Home GADGETS Meta’s AI Push Leads to $10 Billion Google Cloud Deal, Report Says

Meta’s AI Push Leads to $10 Billion Google Cloud Deal, Report Says

Eager to establish dominance in artificial intelligence, Meta has signed up to use cloud-computing services from Google Cloud in a deal worth at least $10 billion over six years, according to a report from Bloomberg.

The deal would expand Meta’s capabilities as it continues to push AI tools and services across its platforms, including Facebook, Instagram and WhatsApp. AI requires an enormous amount of computing resources, demanding more data center bandwidth. Those data centers need an increasing amount of electricity and water to run and cool the hardware inside.

Meta is also spending big to build its own AI data centers, including a 4-million-square-foot facility in Louisiana called Hyperion, which it plans to open by 2030.

Meta and Google declined to comment on the specifics of the deal or confirm that an agreement has been made.

Meta’s big AI push

In an effort to hire a superstar team to work on its AI projects, including its Llama AI platform, Meta has been on a hiring spree to the tune of hundreds of millions of dollars. Recent reports, however, suggest that AI-related hiring may be paused as the company reevaluates its strategy.

Regardless, Meta continues to roll out new AI tools and features, including AI translations for Facebook and Instagram.

Meanwhile, a deal with Meta could boost Google Cloud’s status as what Bloomberg describes as a “one-stop shop” for AI services. In June, OpenAI joined forces with Google Cloud to use its data centers.

Meta has its own data center build-outs and has even invested in nuclear power to provide energy for its data goals, but its needs appear to be growing faster than it can keep up.

You have atlas

“We are seeing across the industry that AI workloads are creating elevated power and compute capacity requirements that are outpacing even the most aggressive data center buildout timelines,” according to Chuck Marvin, chief commercial officer at Thunderhead Energy Solutions, which works closely with data centers.

“Meta is one of the most sophisticated data center operators in the world, but the scale and speed of AI deployment today means that even the hyperscalers are looking for creative solutions to bridge capacity gaps,” Marvin told CNET. “Rather than signaling any weakness, this deal shows Meta is being strategic about meeting immediate AI infrastructure needs while [its] own large campus projects come online.”

Though AI workloads are part of why the data center business is booming, Marvin said that’s not the whole story.

“Yes, AI workloads are very power-intensive, particularly training large language models and running inference at scale, but that’s happening simultaneously with significant growth in enterprise cloud adoption, edge computing deployment, and digital transformation initiatives that were already straining data center capacity,” Marvin said.

AI uses more power-hungry GPU clusters, but other cloud services, like video streaming, are also growing globally.
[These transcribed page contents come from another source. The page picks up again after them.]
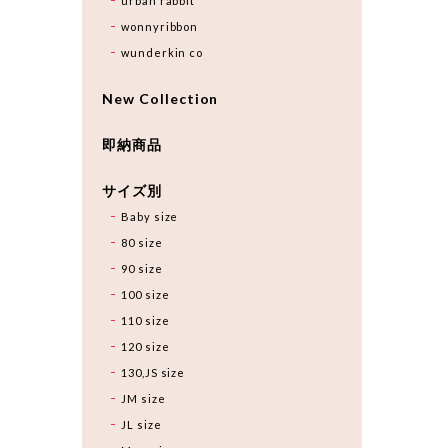
urban rabbit
wonnyribbon
wunderkin co
New Collection
即納商品
サイズ別
Baby size
80 size
90 size
100 size
110 size
120 size
130,JS size
JM size
JL size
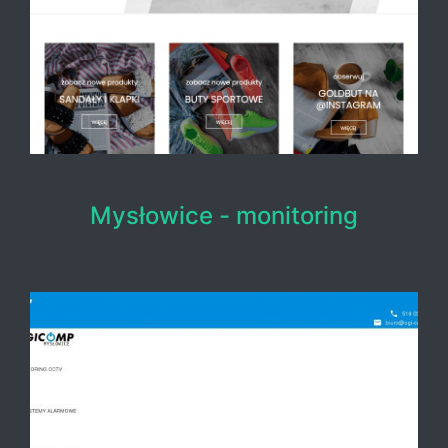
Mysłowice - monitoring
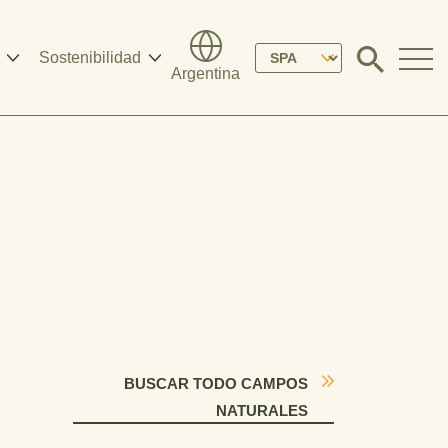
Please
Sostenibilidad
Click
Argentina
to
select
search
modal
your
language
BUSCAR TODO CAMPOS
NATURALES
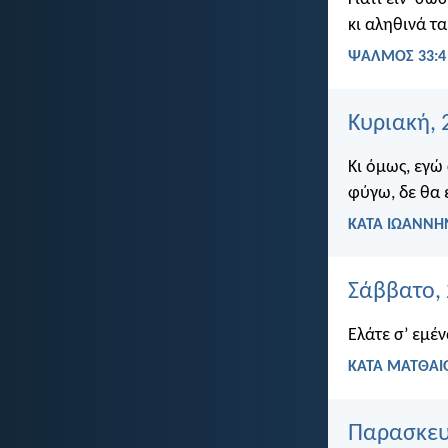
κι αληθινά τα
ΨΑΛΜΌΣ 33:4
Κυριακή, 
Κι όμως, εγώ
φύγω, δε θα έ
ΚΑΤΑ ΙΩΑΝΝΗΝ
Σάββατο, 
Ελάτε σ’ εμέ
ΚΑΤΑ ΜΑΤΘΑΙΟ
Παρασκευή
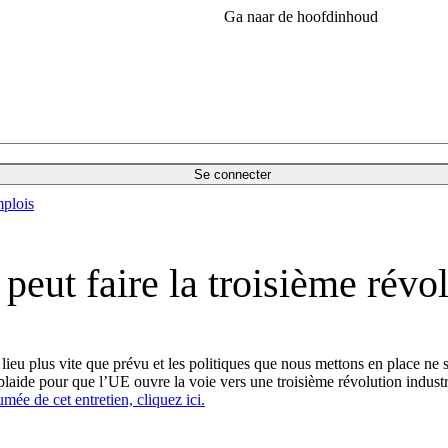
Ga naar de hoofdinhoud
Se connecter
plois
eut faire la troisième révol
 lieu plus vite que prévu et les politiques que nous mettons en place 
ide pour que l’UE ouvre la voie vers une troisième révolution industr
mée de cet entretien, cliquez ici.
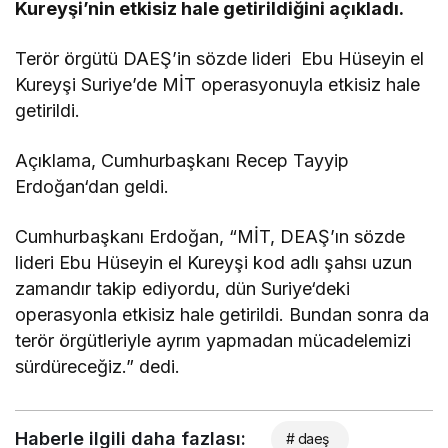
Kureyşi’nin etkisiz hale getirildiğini açıkladı.
Terör örgütü DAEŞ’in sözde lideri Ebu Hüseyin el
Kureyşi Suriye’de MİT operasyonuyla etkisiz hale
getirildi.
Açıklama, Cumhurbaşkanı Recep Tayyip
Erdoğan‘dan geldi.
Cumhurbaşkanı Erdoğan, “MİT, DEAŞ’ın sözde
lideri Ebu Hüseyin el Kureyşi kod adlı şahsı uzun
zamandır takip ediyordu, dün Suriye‘deki
operasyonla etkisiz hale getirildi. Bundan sonra da
terör örgütleriyle ayrım yapmadan mücadelemizi
sürdüreceğiz.” dedi.
Haberle ilgili daha fazlası:
# daeş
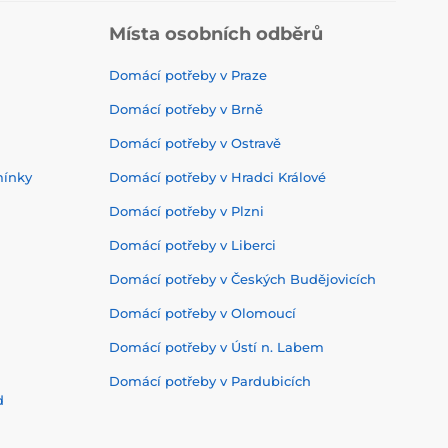
Místa osobních odběrů
Domácí potřeby v Praze
Domácí potřeby v Brně
Domácí potřeby v Ostravě
mínky
Domácí potřeby v Hradci Králové
Domácí potřeby v Plzni
Domácí potřeby v Liberci
Domácí potřeby v Českých Budějovicích
Domácí potřeby v Olomoucí
Domácí potřeby v Ústí n. Labem
Domácí potřeby v Pardubicích
d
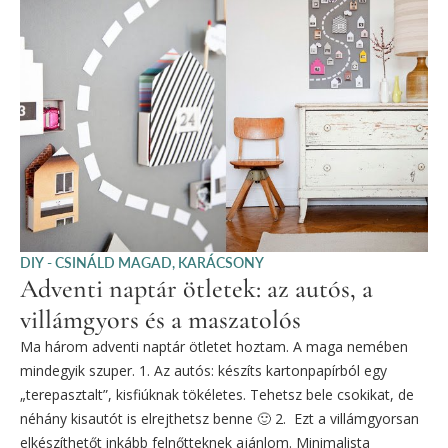
DIY - CSINÁLD MAGAD
,
KARÁCSONY
Adventi naptár ötletek: az autós, a
villámgyors és a maszatolós
Ma három adventi naptár ötletet hoztam. A maga nemében
mindegyik szuper. 1. Az autós: készíts kartonpapírból egy
„terepasztalt”, kisfiúknak tökéletes. Tehetsz bele csokikat, de
néhány kisautót is elrejthetsz benne 🙂 2. Ezt a villámgyorsan
elkészíthetőt inkább felnőtteknek ajánlom. Minimalista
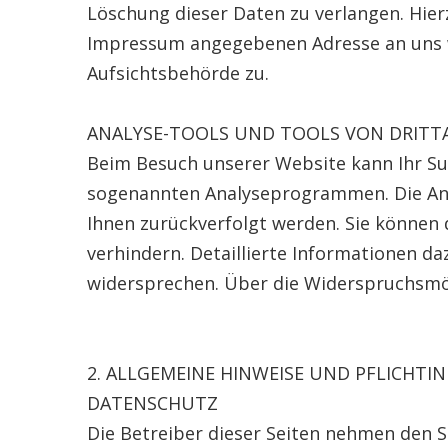
Löschung dieser Daten zu verlangen. Hie
Impressum angegebenen Adresse an uns w
Aufsichtsbehörde zu.
ANALYSE-TOOLS UND TOOLS VON DRITT
Beim Besuch unserer Website kann Ihr Sur
sogenannten Analyseprogrammen. Die Analy
Ihnen zurückverfolgt werden. Sie können
verhindern. Detaillierte Informationen da
widersprechen. Über die Widerspruchsmög
2. ALLGEMEINE HINWEISE UND PFLICHT
DATENSCHUTZ
Die Betreiber dieser Seiten nehmen den 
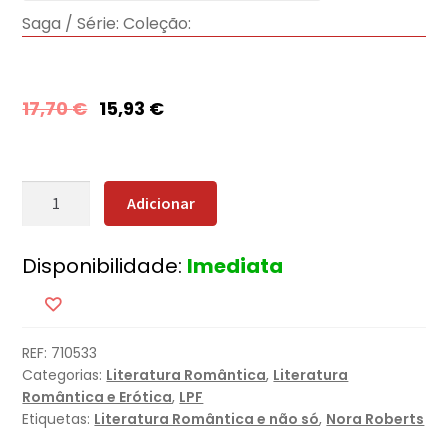
Saga / Série:
Coleção:
17,70
€
15,93
€
Quantidade
Adicionar
de
Ilha
Disponibilidade:
Imediata
das
Memórias
REF:
710533
Categorias:
Literatura Romântica
,
Literatura
Romântica e Erótica
,
LPF
Etiquetas:
Literatura Romântica e não só
,
Nora Roberts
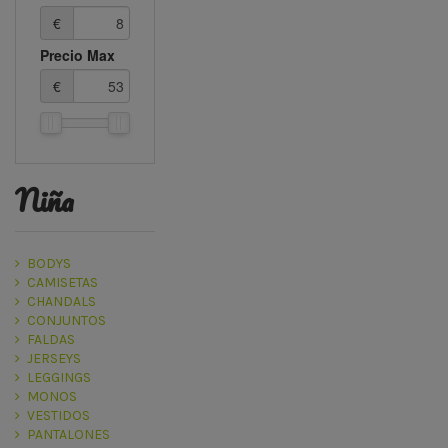
€
Precio Max
€
niña
BODYS
CAMISETAS
CHANDALS
CONJUNTOS
FALDAS
JERSEYS
LEGGINGS
MONOS
VESTIDOS
PANTALONES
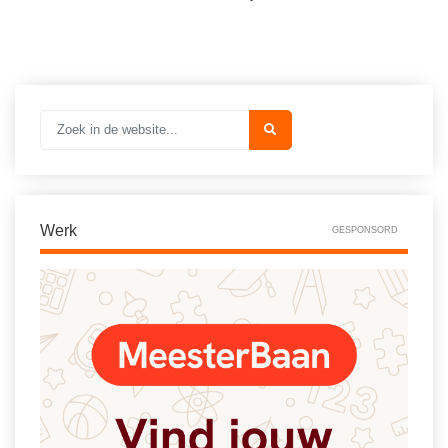
Werk
GESPONSORD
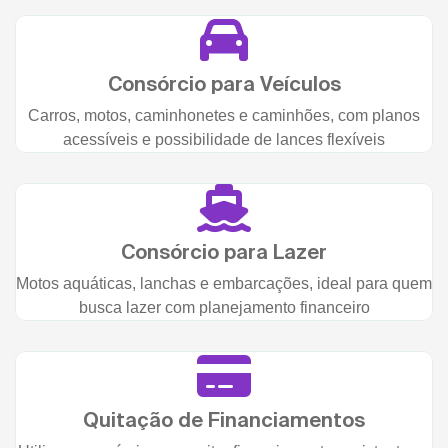
Consórcio para Veículos
Carros, motos, caminhonetes e caminhões, com planos
acessíveis e possibilidade de lances flexíveis
Consórcio para Lazer
Motos aquáticas, lanchas e embarcações, ideal para quem
busca lazer com planejamento financeiro
Quitação de Financiamentos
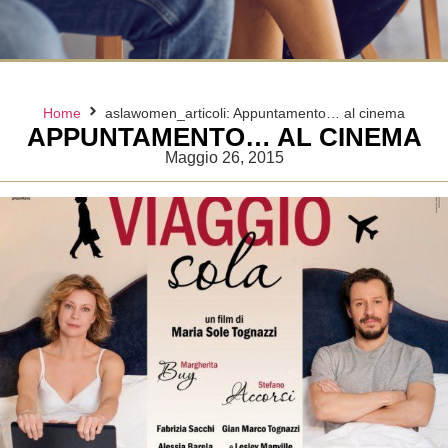
Home
aslawomen_articoli: Appuntamento… al cinema
APPUNTAMENTO… AL CINEMA
Maggio 26, 2015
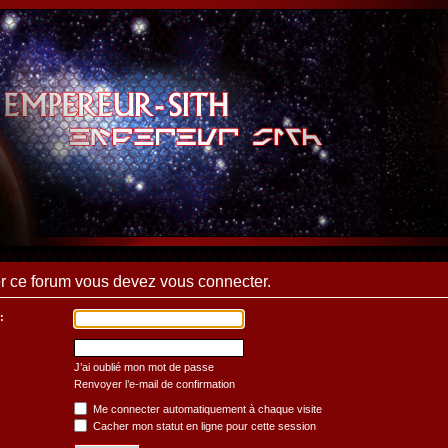
 ce forum vous devez vous connecter.
:
J’ai oublié mon mot de passe
Renvoyer l’e-mail de confirmation
Me connecter automatiquement à chaque visite
Cacher mon statut en ligne pour cette session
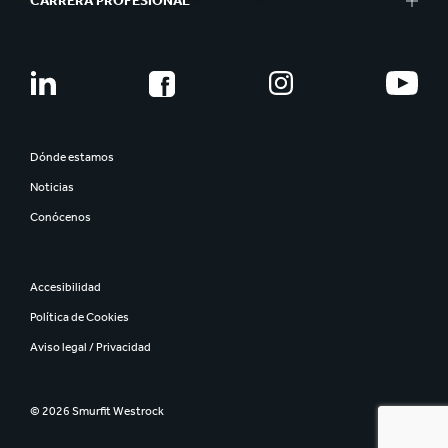
CARRERA PROFESIONAL
Dónde estamos
Noticias
Conócenos
Accesibilidad
Política de Cookies
Aviso legal / Privacidad
© 2026 Smurfit Westrock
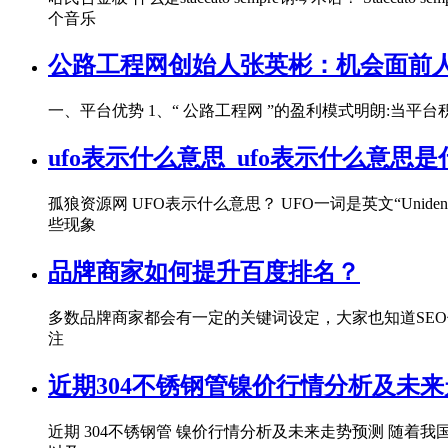
个音乐
公路工程网创始人张英彬：机会面前
一、平台优势 1、“ 公路工程网 ”的盈利模式明朗:当平
ufo表示什么意思_ufo表示什么意思是
孤狼资源网 UFO表示什么意思？ UFO一词是英文“Unide
些现象
品牌商家如何提升百度排名？
多数品牌商家都会有一定的关键词设定，大家也知道SE
注
近期304不锈钢管镍价行情分析及未
近期 304不锈钢管 镍价行情分析及未来走势预测 随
Those demands are converging and pushing utility grids to their capacity.

“The result is that data center operators are scrambling to secure power and capacity across all their use cases, not just AI,” he said.

What’s next for Google Cloud?

While AI isn’t the only factor in data center growth, it’s an important one. Google Cloud is in a particularly good position to provide those types of services, Marvin said.

Specifically, the company designed its own TPU chips, and has deep AI expertise from running search and YouTube at scale. It also built its infrastructure specifically for the massive data movements required by AI, Marvin said. “Google Cloud has been gaining ground by focusing on [its] core strengths in AI and machine learning… offering enterprise customers access to the same cutting-edge infrastructure that powers Google’s own services,” he said.

There’s enough demand for multiple winners, including competitors such as Microsoft and Amazon, but Google has done well by creating an AI-first infrastructure. “For AI-intensive workloads specifically, Google offers technical advantages that are tough to compete with,” Marvin said.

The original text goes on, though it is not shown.